Finding a home loan can be a challenging. Different circumstances require different loans. Below we cover the basics to get you in your home sooner.
Refinance home loans are for those seeking to change their existing home loan in some way - whether that’s to secure a lower interest rate, move to a loan with better features, access equity, etc.
Investment home loans are for property investors looking to purchase property with the intention of generating rental income and/or capital growth. Investors can also refinance their existing investment home loan from one to another
Interest-only home loans are for those that wish to have temporarily lower loan payments by putting a pause on their repayment of the loan’s principal (i.e. the borrowed amount) for a set period of time. During this time (typically three to five years) only the loan’s interest charges are paid.
Construction home loans are suitable for those building a new home or doing large-scale renovations of their existing home. These loans operate quite differently to regular home loans, with the loan typically released in stages to align with the various phases of construction and often have interest-only repayments during the build.

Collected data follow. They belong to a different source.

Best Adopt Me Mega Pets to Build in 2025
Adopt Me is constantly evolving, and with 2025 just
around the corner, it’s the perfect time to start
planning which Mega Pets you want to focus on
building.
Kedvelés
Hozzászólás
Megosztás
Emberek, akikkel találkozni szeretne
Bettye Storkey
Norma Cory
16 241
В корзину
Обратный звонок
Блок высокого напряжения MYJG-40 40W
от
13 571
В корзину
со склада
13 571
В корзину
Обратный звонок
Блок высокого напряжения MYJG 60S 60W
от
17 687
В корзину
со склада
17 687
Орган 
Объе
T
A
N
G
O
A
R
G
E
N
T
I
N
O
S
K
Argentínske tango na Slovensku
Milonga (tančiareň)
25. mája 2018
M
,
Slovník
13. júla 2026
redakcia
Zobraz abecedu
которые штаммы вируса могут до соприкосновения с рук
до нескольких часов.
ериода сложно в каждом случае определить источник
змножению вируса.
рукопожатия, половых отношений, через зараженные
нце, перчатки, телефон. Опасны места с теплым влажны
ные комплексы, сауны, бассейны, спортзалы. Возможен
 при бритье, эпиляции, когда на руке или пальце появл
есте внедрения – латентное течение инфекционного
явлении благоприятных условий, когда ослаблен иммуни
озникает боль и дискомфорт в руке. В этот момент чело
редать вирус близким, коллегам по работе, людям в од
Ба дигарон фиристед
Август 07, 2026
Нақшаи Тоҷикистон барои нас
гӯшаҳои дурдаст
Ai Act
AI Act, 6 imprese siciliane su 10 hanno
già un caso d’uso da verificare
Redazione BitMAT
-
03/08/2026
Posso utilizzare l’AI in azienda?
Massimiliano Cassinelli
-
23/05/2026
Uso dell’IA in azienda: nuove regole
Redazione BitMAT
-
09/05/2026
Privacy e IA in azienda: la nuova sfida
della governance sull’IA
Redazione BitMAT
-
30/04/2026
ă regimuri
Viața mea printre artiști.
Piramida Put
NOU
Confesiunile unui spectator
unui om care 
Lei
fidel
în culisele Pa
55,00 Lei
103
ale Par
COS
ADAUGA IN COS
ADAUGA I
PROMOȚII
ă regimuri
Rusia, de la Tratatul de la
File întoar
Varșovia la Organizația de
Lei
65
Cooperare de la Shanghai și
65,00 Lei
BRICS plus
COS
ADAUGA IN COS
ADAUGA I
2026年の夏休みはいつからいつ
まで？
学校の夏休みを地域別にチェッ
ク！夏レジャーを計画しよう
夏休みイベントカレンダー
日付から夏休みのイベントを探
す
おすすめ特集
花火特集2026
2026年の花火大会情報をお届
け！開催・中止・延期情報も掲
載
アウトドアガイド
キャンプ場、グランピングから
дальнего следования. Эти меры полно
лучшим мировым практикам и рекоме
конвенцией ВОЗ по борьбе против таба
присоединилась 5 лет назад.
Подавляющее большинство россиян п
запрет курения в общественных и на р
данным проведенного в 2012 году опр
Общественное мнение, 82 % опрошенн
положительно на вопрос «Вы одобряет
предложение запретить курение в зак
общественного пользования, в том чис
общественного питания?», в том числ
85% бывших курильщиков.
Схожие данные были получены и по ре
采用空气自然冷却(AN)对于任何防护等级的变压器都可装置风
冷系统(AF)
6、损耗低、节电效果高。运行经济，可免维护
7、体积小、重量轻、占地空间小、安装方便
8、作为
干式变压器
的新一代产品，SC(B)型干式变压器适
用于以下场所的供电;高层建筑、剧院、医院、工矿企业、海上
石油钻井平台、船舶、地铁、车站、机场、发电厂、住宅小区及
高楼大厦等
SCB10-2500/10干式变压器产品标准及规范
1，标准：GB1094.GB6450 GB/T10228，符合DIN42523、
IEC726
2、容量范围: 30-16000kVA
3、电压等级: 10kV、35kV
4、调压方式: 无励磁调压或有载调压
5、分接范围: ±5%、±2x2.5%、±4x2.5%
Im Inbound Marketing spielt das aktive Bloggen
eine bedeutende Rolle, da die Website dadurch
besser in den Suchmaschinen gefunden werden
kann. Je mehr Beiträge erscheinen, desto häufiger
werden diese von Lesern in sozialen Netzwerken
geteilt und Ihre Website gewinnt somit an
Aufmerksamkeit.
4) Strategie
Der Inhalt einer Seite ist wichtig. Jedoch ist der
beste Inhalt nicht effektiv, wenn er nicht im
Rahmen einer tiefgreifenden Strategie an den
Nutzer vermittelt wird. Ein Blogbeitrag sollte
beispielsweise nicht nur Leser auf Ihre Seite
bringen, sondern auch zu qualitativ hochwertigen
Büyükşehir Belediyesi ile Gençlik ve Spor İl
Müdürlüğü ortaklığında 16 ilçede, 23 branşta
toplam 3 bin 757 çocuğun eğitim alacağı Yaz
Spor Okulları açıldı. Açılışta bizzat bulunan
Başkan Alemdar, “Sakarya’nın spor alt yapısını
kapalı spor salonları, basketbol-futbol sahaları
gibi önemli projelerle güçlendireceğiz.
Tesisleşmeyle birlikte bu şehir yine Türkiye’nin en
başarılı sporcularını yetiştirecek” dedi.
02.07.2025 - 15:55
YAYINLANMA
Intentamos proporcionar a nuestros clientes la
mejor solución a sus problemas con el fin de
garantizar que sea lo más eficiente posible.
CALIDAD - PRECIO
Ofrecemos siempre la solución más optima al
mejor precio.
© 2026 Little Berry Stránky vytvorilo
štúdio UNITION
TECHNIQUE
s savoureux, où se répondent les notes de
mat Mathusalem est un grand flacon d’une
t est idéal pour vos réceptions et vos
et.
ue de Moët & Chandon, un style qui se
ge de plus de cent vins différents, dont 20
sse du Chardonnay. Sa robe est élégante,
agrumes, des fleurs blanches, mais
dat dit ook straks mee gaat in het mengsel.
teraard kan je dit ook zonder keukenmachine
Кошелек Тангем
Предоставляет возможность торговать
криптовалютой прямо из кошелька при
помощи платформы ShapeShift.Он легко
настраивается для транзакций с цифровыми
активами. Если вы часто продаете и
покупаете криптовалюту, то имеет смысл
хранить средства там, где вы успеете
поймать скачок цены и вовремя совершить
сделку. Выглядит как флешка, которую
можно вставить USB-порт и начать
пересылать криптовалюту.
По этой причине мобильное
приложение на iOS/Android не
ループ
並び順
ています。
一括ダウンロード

A green home loan is like a regular home loan, except it features a discounted interest rate for properties that meet certain energy efficiency standards. There are several lenders in Australia that offer green home loans with these discounted rates, but eligibility criteria can vary.
Many lenders in Australia offer home loans at amounts up to 95% the value of a property. These are known as 95% LVR home loans, or simply low deposit home loans, and they are designed to cater for borrowers wishing to purchase a home with a 5% deposit.
Low doc home loans (short for low documentation home loans) are primarily for self-employed workers that lack the comprehensive proof of income that salaried employees often have. Hence the 'low doc' name. Several lenders in Australia cater for these types of borrowers, albeit at higher interest rates.
Many Australian borrowers value an offset account, or offset sub-account, on their home loan, because any funds stored in these accounts effectively reduce the interest-accruing balance of the home loan while remaining entirely accessible - as if the funds were stored in a regular transaction account. This can generate big interest savings while offering the peace of mind that the money can be accessed when needed.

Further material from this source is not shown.